Tout commence par le choix du prénom qui ne plaira pas forcément à votre entourage et qu’il faudra pourtant assumer voire défendre. Suivrons toutes les décisions de la vie quotidienne comme le choix du style de vêtement que portera votre enfant, les jouets qu’il recevra à Noël et aux anniversaires, votre volonté qu’il ne boive pas de coca ou ne mange pas de gâteaux apéros trop jeune. Ça commence par le prénom et ça continue avec le choix du siège auto sur lequel absolument tout le monde a un avis. Puis avec le choix de l’école : privée ou publique? Si vous optez pour le privé, vous devrez 100 fois plus justifiez que si vous inscrivez votre enfant dans le public comme tout le monde. Ce sont précisément ces décisions, un peu plus importantes que les autres qui vous donnent des maux d’estomac et qui vous font parfois douter.

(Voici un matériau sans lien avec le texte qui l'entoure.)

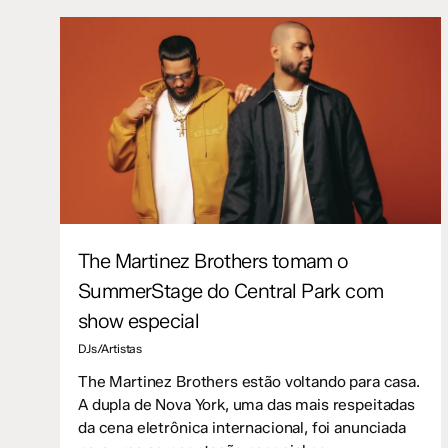
The Martinez Brothers tomam o
SummerStage do Central Park com
show especial
DJs/Artistas
The Martinez Brothers estão voltando para casa.
A dupla de Nova York, uma das mais respeitadas
da cena eletrônica internacional, foi anunciada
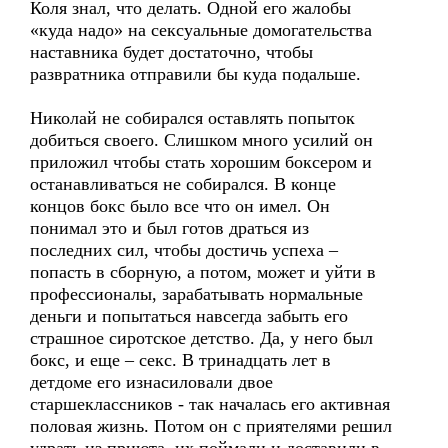
Коля знал, что делать. Одной его жалобы
«куда надо» на сексуальные домогательства
наставника будет достаточно, чтобы
развратника отправили бы куда подальше.
Николай не собирался оставлять попыток
добиться своего. Слишком много усилий он
приложил чтобы стать хорошим боксером и
останавливаться не собирался. В конце
концов бокс было все что он имел. Он
понимал это и был готов драться из
последних сил, чтобы достичь успеха –
попасть в сборную, а потом, может и уйти в
профессионалы, зарабатывать нормальные
деньги и попытаться навсегда забыть его
страшное сиротское детство. Да, у него был
бокс, и еще – секс. В тринадцать лет в
детдоме его изнасиловали двое
старшеклассников - так началась его активная
половая жизнь. Потом он с приятелями решил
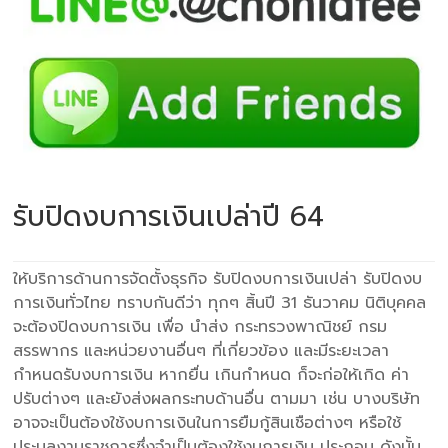
รับปิดงบการเงินเปล่าปี 64
ให้บริการด้านการจัดตั้งธุรกิจ รับปิดงบการเงินเปล่า รับปิดงบ
การเงินทั่วไทย ทราบกันดีว่า ทุกๆ สิ้นปี 31 ธันวาคม นิติบุคคล
จะต้องปิดงบการเงิน เพื่อ นำส่ง กระทรวงพาณิชย์ กรม
สรรพากร และหน่วยงานอื่นๆ ที่เกี่ยวข้อง และมีระยะเวลา
กำหนดรับงบการเงิน หากยื่น เกินกำหนด ก็จะก่อให้เกิด ค่า
ปรับต่างๆ และยังส่งผลกระทบด้านอื่น ตามมา เช่น บางบริษัท
อาจจะเป็นต้องใช้งบการเงินในการยืมกู้สินเชือต่างๆ หรือใช้
ประมูลงานราชการซึ่งจำเป็นต้องใช้งบการเงิน ประกอบ ดังนั้น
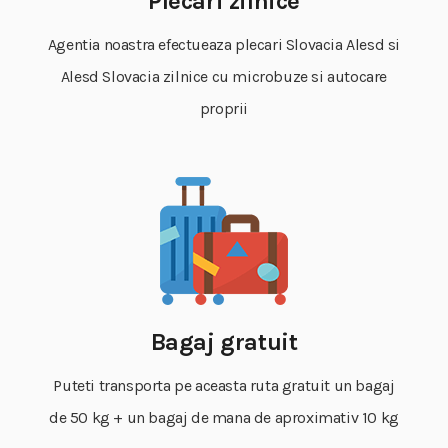
Plecari zilnice
Agentia noastra efectueaza plecari Slovacia Alesd si
Alesd Slovacia zilnice cu microbuze si autocare
proprii
Bagaj gratuit
Puteti transporta pe aceasta ruta gratuit un bagaj
de 50 kg + un bagaj de mana de aproximativ 10 kg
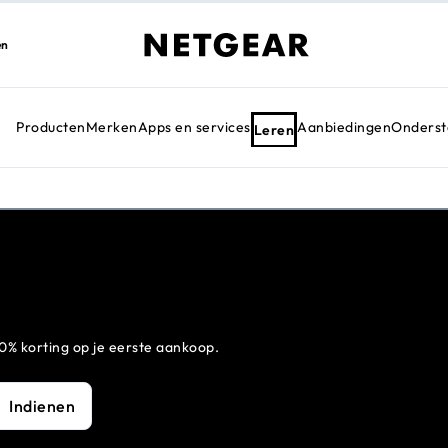
en
Producten
Merken
Apps en services
Aanbiedingen
Onderst
Leren
0% korting op je eerste aankoop.
Indienen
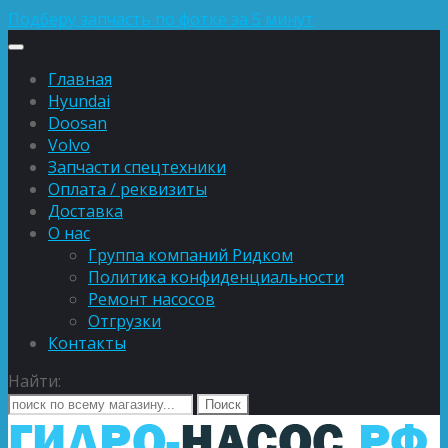
Подберу запчасть по фотке за 5 минут
Главная
Hyundai
Doosan
Volvo
Запчасти спецтехники
Оплата / реквизиты
Доставка
О нас
Группа компаний Ридком
Политика конфиденциальности
Ремонт насосов
Отгрузки
Контакты
Найти:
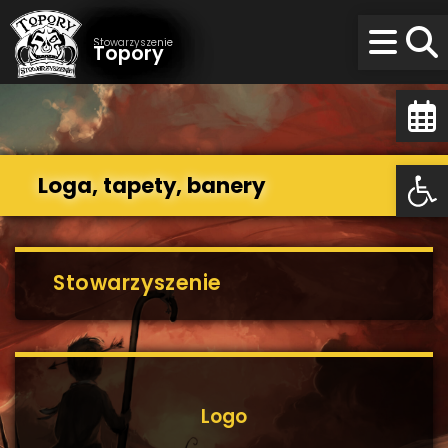
Stowarzyszenie
Topory
Op
Op
Loga, tapety, banery
Stowarzyszenie
Logo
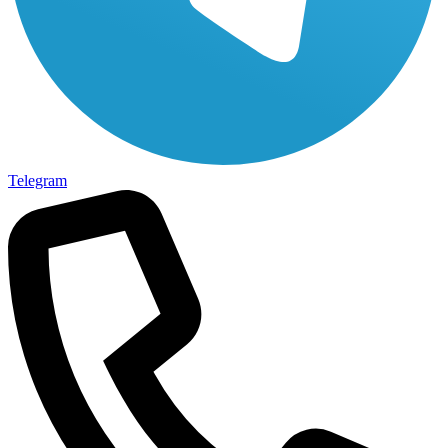
Telegram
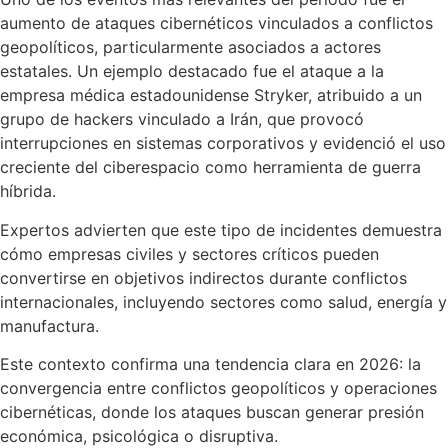
aumento de ataques cibernéticos vinculados a conflictos
geopolíticos, particularmente asociados a actores
estatales. Un ejemplo destacado fue el ataque a la
empresa médica estadounidense Stryker, atribuido a un
grupo de hackers vinculado a Irán, que provocó
interrupciones en sistemas corporativos y evidenció el uso
creciente del ciberespacio como herramienta de guerra
híbrida.
Expertos advierten que este tipo de incidentes demuestra
cómo empresas civiles y sectores críticos pueden
convertirse en objetivos indirectos durante conflictos
internacionales, incluyendo sectores como salud, energía y
manufactura.
Este contexto confirma una tendencia clara en 2026: la
convergencia entre conflictos geopolíticos y operaciones
cibernéticas, donde los ataques buscan generar presión
económica, psicológica o disruptiva.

Pour ma part, je doute beaucoup au moment de choisir, mais une fois le choix effectué, je l’assume toujours : qu’il s’agisse du prénom, de la poussette, des fringues…. Oui mais voilà, il y a pourtant deux décisions qui m’ont longtemps mis mal à l’aise. J’ai longtemps eu ce sentiment désagréable de ne pas être sûre d’avoir fait le bon choix. En premier lieu, l’école…. j’ai un grand regret de ne pas avoir essayé de scolariser ma fille en privé dès la maternelle pour lui garantir une place au cp, qu’aujourd’hui elle n’a pas. A la rentrée, elle sera scolarisée dans une école publique, très bonne au demeurant mais qui ne correspond pas à ma première volonté ni à mes choix d’éducation. Et puis, il y a aussi cette décision que je n’ai pas hésité une seconde à prendre mais qui m’a longtemps posée question. Il y a un an, j’ai fait le choix d’aller dire au revoir à mon père…. seule. J’ai refusé d’emmener ma fille à l’hôpital car elle n’aurait pas reconnu son grand-papa. Il avait tellement changé sous le poids de la maladie. Je ne voulais pas qu’elle ait peur et que mon père soit encore plus triste…et puis avouons-le, je n’avais pas la force de lui expliquer les conséquences de cet au-revoir, je ne pouvais pas prendre le risque qu’elle lui dise la vérité….conséquence inéluctable de la maladie. Bref, j’ai choisi de ne pas l’emmener sans plus d’explication. Et puis, il y a quelques semaines, ma mini était assise sur son lit et m’a demandé pourquoi elle n’avait pas pu voir son grand père. J’ai pris une grande inspiration et lui ai expliqué mon choix, ma décision, pour la protéger et préserver encore un peu l’innocence de son enfance. Elle a semblé apaisée et en effet, elle a compris la situation et ne m’a plus posé de question.

Parmi les choix de parents, il y en a des plus agréables que d’autres. Parfois, il nous oppose à nos proches, et le plus souvent, à nos mamans. Cette situation est inconfortable mais semble finalement plutôt saine et normale :  le Dr Dugravier, pédiatre et psychiatre à Bordeaux, explique que c’est comme cela que l’on se construit son identité de maman.

Alors, que vous conseillez d’autre que de vous faire confiance?